Weekend zapowiada się cieplejszy, więc dziś polecam szaszłyki. Szaszłyki są drobiowe, więc będą propozycją bardzo rodzinną i maluchy również nie powinny wybrzydzać ;) Piersi z kurczaka świetnie się nabija na patyki, nie trzeba się bawić w krojenie ich w kostkę, co znacznie przyspiesza przygotowanie - kolejny duży plus ;)
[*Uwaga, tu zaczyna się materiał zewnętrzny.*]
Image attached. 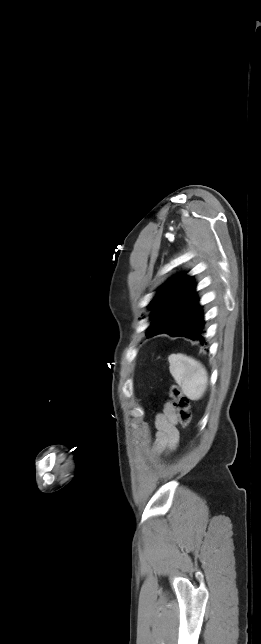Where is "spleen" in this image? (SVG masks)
I'll return each instance as SVG.
<instances>
[{"label":"spleen","mask_w":261,"mask_h":644,"mask_svg":"<svg viewBox=\"0 0 261 644\" xmlns=\"http://www.w3.org/2000/svg\"><path fill=\"white\" fill-rule=\"evenodd\" d=\"M170 374L182 392L191 400H199L208 385L205 367L197 360L184 354H171L168 357Z\"/></svg>","instance_id":"spleen-1"}]
</instances>
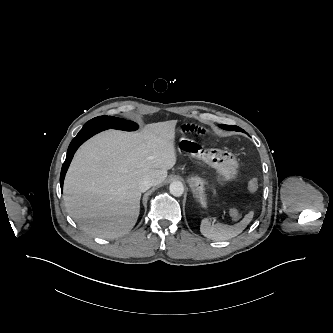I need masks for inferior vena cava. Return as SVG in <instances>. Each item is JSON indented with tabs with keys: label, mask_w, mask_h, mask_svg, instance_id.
I'll list each match as a JSON object with an SVG mask.
<instances>
[{
	"label": "inferior vena cava",
	"mask_w": 333,
	"mask_h": 333,
	"mask_svg": "<svg viewBox=\"0 0 333 333\" xmlns=\"http://www.w3.org/2000/svg\"><path fill=\"white\" fill-rule=\"evenodd\" d=\"M152 186H153V180L150 178H144L139 182L138 188L141 192H145Z\"/></svg>",
	"instance_id": "1"
}]
</instances>
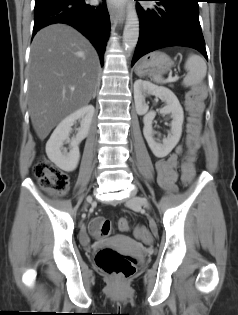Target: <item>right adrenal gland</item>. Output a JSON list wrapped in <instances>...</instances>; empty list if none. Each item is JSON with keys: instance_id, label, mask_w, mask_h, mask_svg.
Masks as SVG:
<instances>
[{"instance_id": "1", "label": "right adrenal gland", "mask_w": 238, "mask_h": 315, "mask_svg": "<svg viewBox=\"0 0 238 315\" xmlns=\"http://www.w3.org/2000/svg\"><path fill=\"white\" fill-rule=\"evenodd\" d=\"M95 96H96V89H95V91H94L93 98H95Z\"/></svg>"}]
</instances>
Inspiracją do stworzenia takiej, a nie innej marynaty był konkurs Winiary i Kotlet.tv, stąd w składzie nowość Winiary - sos chilli. Doskonale się w mojej marynacie sprawdził - mięso było delikatne i nie za bardzo pikantne. Myślę, że możecie też przygotować marynatę na bazie pikantnego ketchupu.
Składniki podaję na porcję dla 2 - 3 osób, ale potraktujcie to umownie. Ostateczna ilość szaszłyków zależy zarówno od wielkości piersi, jak i tego jak ją pokroicie i jakie macie patyczki ;) Ja zrobiłam sześć szaszłyków.
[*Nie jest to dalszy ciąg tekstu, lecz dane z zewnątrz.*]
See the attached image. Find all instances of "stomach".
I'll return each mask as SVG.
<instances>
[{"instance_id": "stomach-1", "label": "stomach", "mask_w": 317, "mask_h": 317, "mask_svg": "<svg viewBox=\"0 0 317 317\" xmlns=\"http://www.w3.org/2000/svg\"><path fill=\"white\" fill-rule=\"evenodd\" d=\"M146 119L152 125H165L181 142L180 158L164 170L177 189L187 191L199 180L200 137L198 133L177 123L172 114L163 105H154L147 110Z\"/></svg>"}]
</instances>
Pamiętajcie o uwzględnienie czasu na chłodzenie mięsa w marynacie. Może stać nawet w temperaturze pokojowej, ale ważne, żeby przynajmniej godzinę się marynowało.
Składniki (2 - 3 porcje):
- pierś z kurczaka podwójna
- łyżka sosu chilli (lub pikantnego ketchupu)
- 2 łyżeczki miodu
- łyżka soku z cytryny
- 2 łyżki oliwy z oliwek
- ząbek czosnku
- sól do smaku
- kilka gałązek świeżego tymianku do podania
Przygotowanie:
1. Ze wszystkich składników (oprócz piersi i tymianku) przygotowujemy marynatę. Dokładnie mieszamy do uzyskania jednolitej konsystencji. Doprawiamy do smaku solą.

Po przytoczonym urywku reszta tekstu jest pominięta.